Saved entries
--- START ---
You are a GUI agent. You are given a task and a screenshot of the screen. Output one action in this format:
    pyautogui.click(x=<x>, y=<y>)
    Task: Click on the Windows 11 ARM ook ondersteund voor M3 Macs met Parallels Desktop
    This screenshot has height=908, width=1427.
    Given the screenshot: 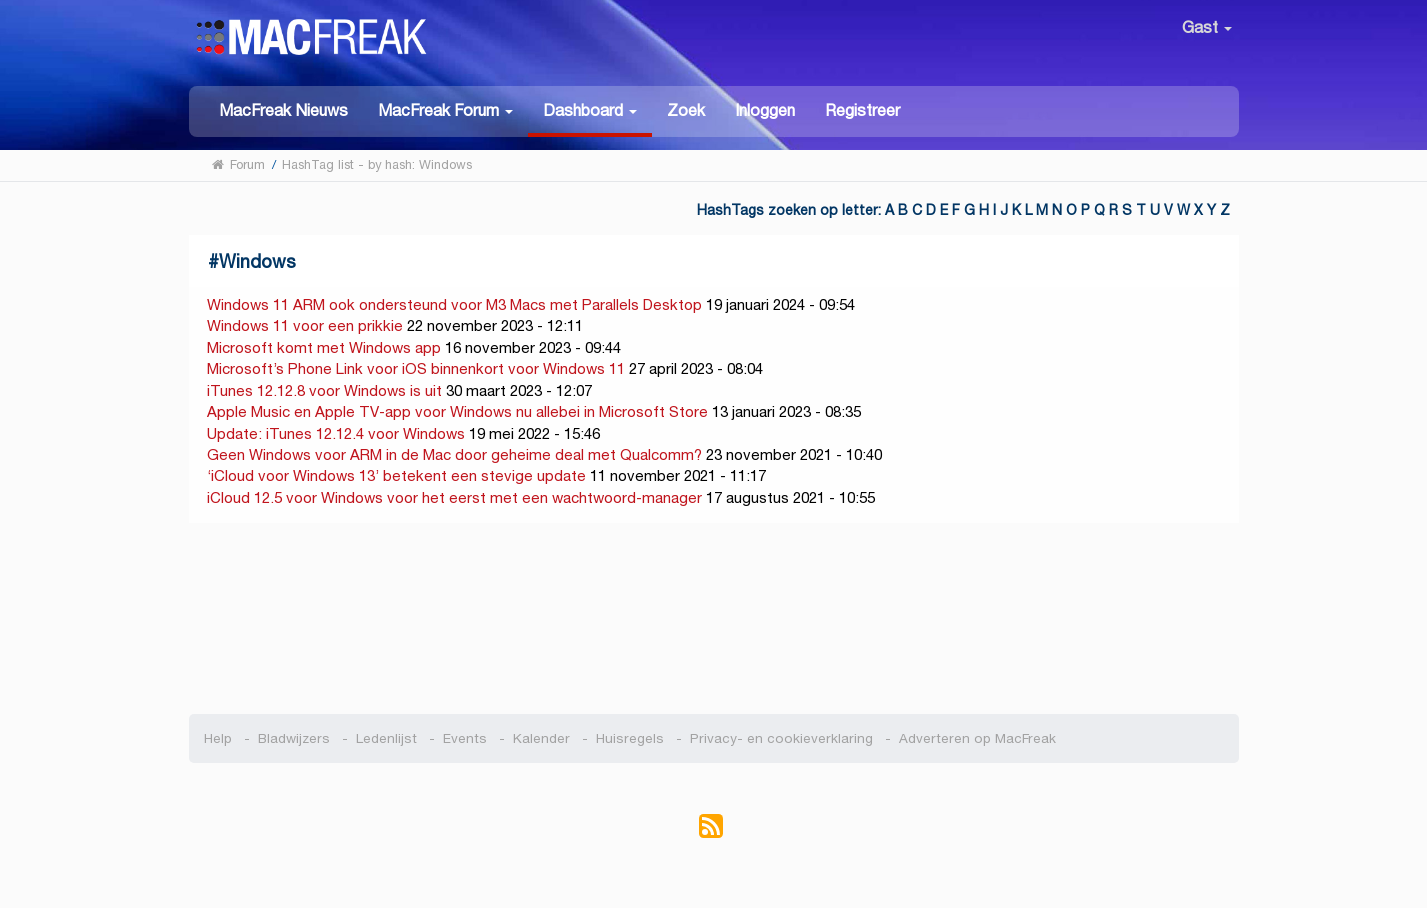 What is the action you would take?
    pyautogui.click(x=454, y=304)
    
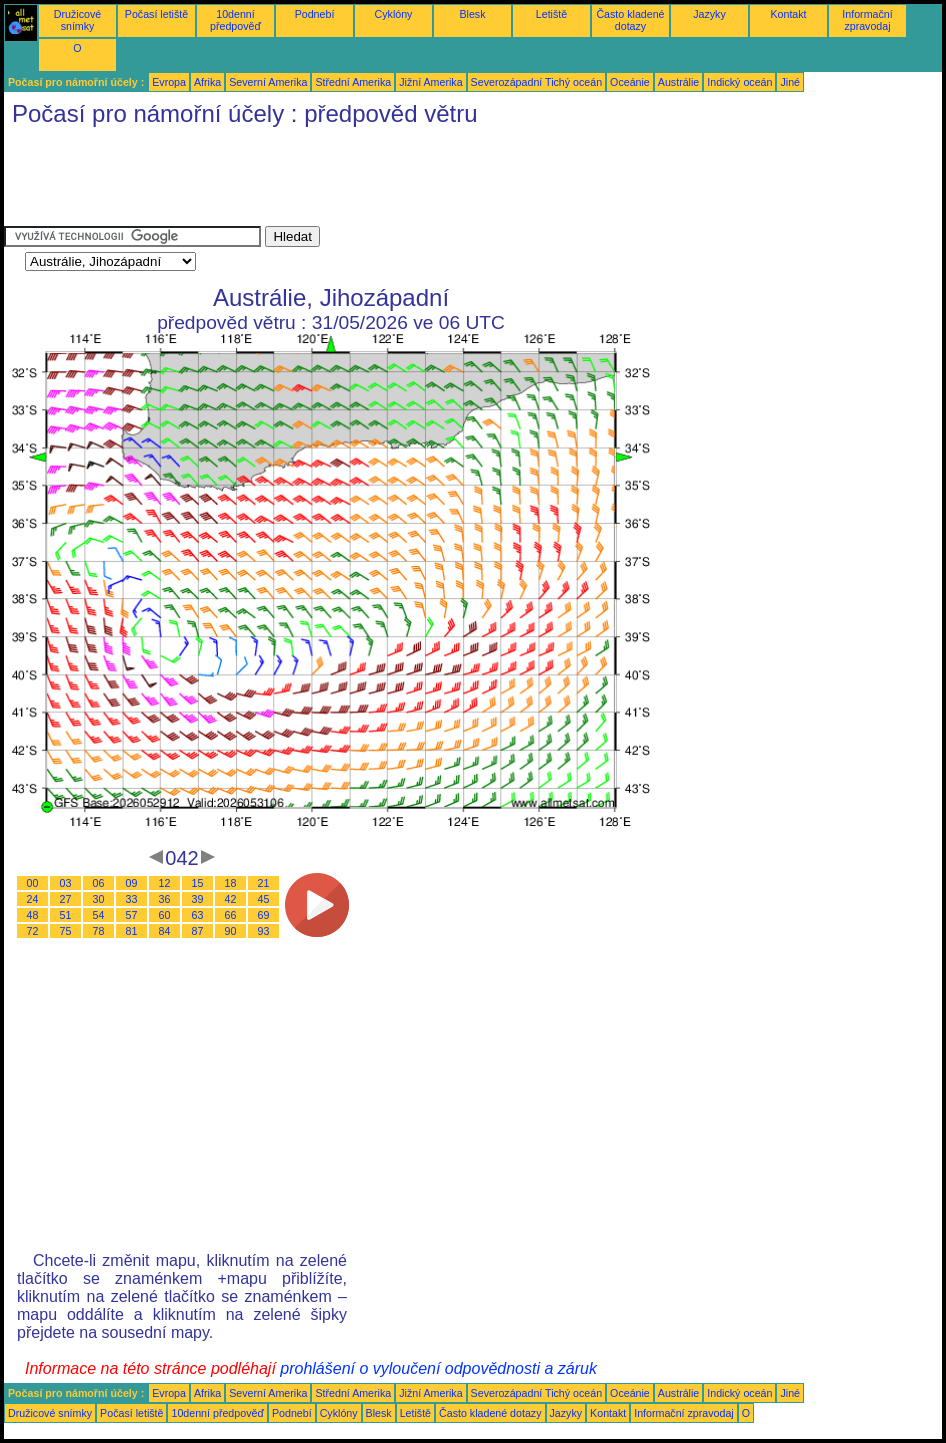 The image size is (946, 1443). What do you see at coordinates (33, 915) in the screenshot?
I see `48` at bounding box center [33, 915].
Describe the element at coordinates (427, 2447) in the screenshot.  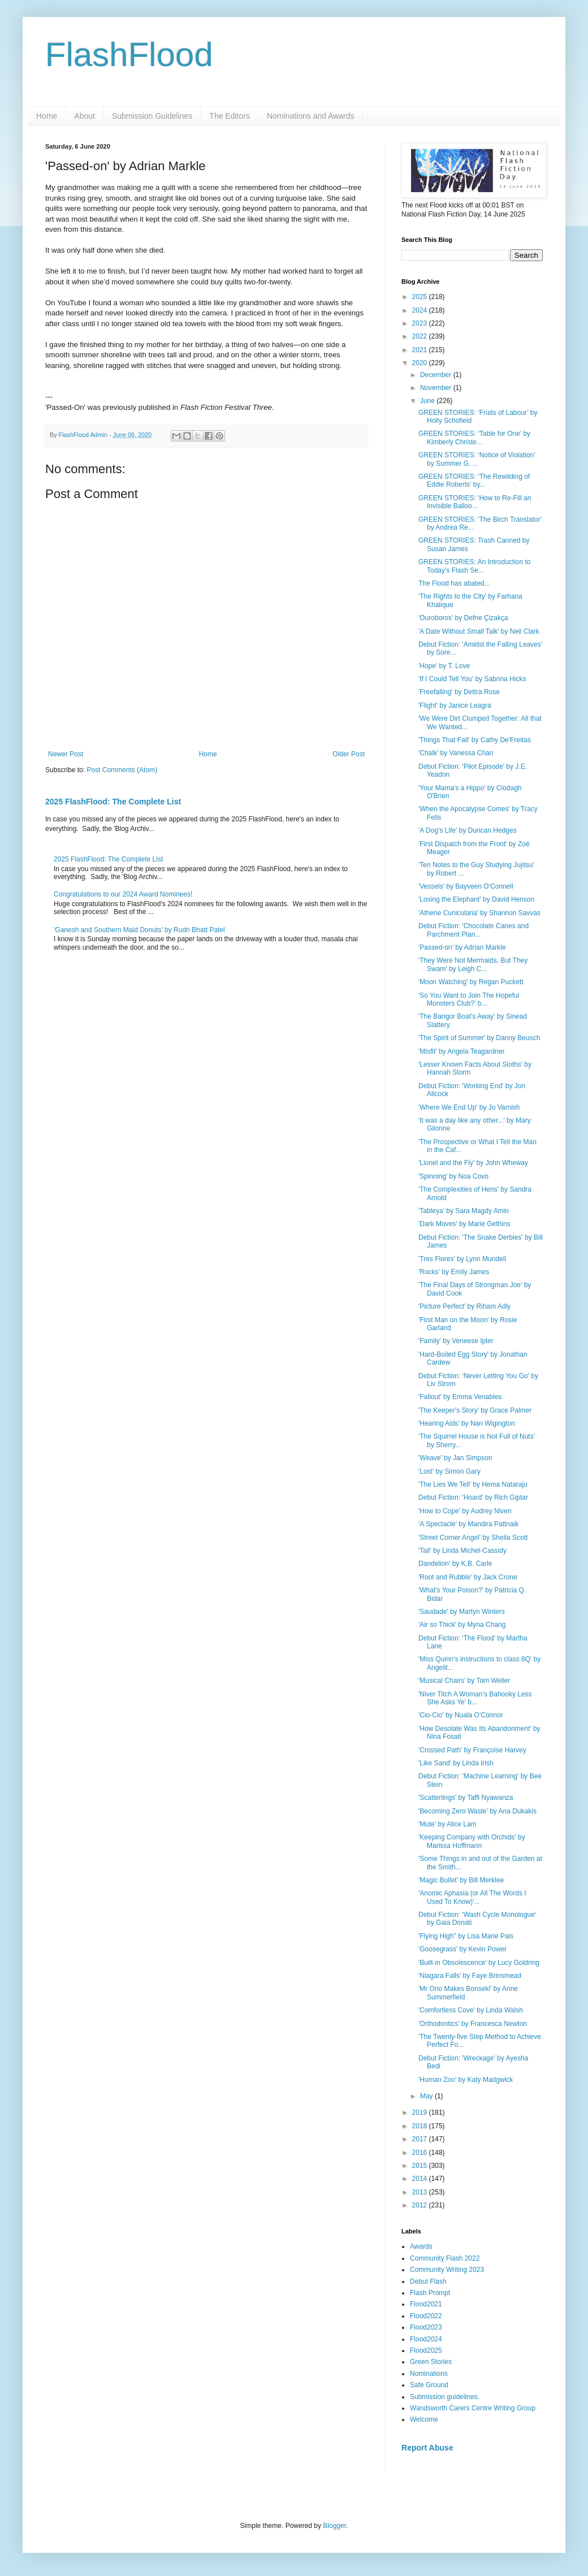
I see `Report Abuse` at that location.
--- END ---
Each line from the one containing "Describe the element" through the last line of the entries above is to be extracted exactly. Pictures are not part of the copy.

Describe the element at coordinates (427, 2447) in the screenshot.  
I see `Report Abuse` at that location.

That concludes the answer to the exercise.